• _Stored data_
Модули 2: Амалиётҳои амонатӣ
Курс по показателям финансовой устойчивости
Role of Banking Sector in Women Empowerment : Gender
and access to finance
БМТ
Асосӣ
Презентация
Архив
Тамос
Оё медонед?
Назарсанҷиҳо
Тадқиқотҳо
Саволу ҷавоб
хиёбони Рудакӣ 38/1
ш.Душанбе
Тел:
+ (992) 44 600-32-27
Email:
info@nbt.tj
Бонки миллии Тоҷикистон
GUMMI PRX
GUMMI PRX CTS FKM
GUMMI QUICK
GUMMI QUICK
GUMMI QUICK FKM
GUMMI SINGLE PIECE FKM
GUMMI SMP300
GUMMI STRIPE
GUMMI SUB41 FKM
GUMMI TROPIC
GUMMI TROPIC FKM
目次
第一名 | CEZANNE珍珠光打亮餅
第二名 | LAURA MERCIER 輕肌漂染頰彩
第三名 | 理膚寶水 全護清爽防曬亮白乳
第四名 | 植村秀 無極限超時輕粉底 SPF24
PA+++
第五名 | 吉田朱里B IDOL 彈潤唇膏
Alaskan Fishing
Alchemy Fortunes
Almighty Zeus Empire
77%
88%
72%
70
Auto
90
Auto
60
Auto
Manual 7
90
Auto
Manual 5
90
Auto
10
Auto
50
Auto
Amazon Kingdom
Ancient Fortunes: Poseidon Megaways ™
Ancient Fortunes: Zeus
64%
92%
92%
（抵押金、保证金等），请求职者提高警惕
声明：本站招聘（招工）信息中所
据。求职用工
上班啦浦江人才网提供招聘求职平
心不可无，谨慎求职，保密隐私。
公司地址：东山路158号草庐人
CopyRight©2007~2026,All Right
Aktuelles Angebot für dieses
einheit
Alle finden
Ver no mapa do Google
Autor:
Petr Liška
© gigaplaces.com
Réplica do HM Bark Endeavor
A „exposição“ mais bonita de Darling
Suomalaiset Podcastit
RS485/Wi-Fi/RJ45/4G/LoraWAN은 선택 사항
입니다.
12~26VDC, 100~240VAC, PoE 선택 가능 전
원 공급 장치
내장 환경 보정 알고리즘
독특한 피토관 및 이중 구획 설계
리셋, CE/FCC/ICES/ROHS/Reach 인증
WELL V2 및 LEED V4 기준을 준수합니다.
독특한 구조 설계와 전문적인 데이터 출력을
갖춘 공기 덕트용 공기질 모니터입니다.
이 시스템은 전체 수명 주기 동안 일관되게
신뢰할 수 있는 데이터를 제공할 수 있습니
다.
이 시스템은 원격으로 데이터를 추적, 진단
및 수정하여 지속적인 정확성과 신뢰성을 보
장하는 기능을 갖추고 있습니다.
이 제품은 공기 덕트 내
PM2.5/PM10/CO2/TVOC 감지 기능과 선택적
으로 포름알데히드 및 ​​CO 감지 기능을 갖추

• _What you need to do_
All lines above that hold the string "Ancient" should be copied.

• _Task response_
Ancient Fortunes: Poseidon Megaways ™
Ancient Fortunes: Zeus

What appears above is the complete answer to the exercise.